▸ Aim of the exercise: Spot each line in the data below containing "выигрыша" and copy it.

▸ The data:
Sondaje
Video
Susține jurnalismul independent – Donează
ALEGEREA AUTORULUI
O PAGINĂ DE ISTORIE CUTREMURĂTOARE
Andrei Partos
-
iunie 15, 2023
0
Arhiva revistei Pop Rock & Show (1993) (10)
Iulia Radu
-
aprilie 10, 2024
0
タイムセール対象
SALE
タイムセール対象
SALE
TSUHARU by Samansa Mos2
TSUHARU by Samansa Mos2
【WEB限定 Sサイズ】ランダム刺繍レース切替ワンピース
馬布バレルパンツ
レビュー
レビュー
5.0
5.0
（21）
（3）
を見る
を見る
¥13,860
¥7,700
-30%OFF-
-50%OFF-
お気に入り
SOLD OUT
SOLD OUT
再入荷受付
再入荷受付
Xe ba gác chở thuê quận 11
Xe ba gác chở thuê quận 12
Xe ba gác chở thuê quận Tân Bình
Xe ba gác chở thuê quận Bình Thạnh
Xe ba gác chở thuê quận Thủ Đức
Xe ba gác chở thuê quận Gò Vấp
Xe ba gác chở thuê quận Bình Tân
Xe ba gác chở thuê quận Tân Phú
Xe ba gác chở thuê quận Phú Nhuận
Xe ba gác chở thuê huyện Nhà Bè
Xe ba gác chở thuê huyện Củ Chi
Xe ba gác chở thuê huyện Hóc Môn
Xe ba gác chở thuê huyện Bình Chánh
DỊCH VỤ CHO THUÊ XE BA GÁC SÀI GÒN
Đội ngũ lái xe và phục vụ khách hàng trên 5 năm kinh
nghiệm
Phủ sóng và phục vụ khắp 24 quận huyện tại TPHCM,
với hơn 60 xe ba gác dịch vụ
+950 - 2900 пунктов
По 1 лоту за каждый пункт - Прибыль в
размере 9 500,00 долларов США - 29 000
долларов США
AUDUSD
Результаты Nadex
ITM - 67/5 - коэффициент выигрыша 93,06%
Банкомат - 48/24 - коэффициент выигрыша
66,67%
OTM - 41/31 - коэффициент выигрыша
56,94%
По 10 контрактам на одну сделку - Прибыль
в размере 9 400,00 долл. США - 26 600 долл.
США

* * *

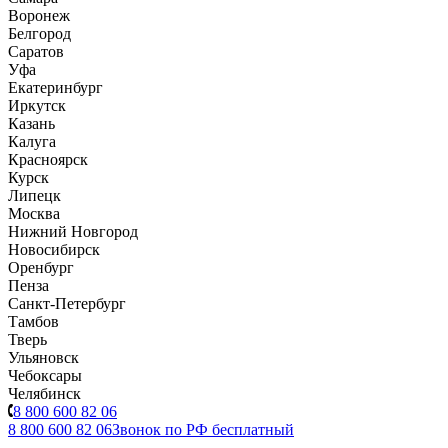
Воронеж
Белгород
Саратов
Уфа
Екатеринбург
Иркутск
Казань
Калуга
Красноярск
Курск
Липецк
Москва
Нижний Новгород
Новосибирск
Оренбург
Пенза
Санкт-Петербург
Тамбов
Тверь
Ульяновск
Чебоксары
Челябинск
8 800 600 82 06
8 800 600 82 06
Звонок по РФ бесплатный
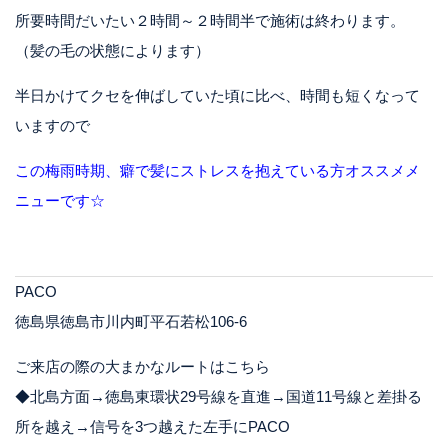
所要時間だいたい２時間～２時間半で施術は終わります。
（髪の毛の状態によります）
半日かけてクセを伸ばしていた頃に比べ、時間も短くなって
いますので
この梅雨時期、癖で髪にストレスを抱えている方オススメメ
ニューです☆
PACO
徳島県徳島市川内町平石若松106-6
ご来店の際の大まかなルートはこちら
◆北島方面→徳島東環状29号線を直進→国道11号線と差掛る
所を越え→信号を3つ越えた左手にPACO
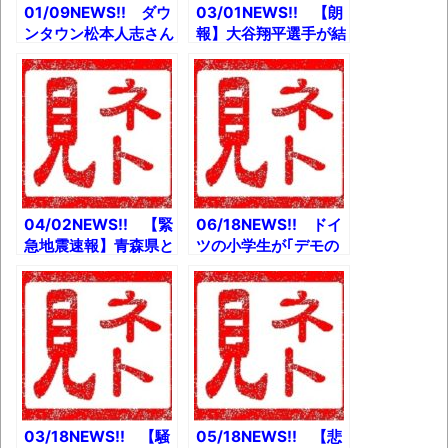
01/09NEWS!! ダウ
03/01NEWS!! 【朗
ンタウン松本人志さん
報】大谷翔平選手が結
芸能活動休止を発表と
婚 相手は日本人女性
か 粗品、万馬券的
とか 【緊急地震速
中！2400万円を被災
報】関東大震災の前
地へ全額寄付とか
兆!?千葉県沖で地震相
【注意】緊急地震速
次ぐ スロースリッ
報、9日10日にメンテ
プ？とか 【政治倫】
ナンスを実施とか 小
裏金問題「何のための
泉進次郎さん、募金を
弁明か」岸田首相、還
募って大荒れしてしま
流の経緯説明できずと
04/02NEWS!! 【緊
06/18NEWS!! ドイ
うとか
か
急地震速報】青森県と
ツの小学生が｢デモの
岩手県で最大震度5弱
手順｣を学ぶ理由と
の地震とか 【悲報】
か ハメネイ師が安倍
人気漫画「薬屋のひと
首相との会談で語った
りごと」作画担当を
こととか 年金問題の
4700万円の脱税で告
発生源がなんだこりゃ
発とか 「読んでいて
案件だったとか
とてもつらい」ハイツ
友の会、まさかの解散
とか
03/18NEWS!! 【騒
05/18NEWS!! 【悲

▸ Result for this exercise:
ITM - 67/5 - коэффициент выигрыша 93,06%
Банкомат - 48/24 - коэффициент выигрыша
OTM - 41/31 - коэффициент выигрыша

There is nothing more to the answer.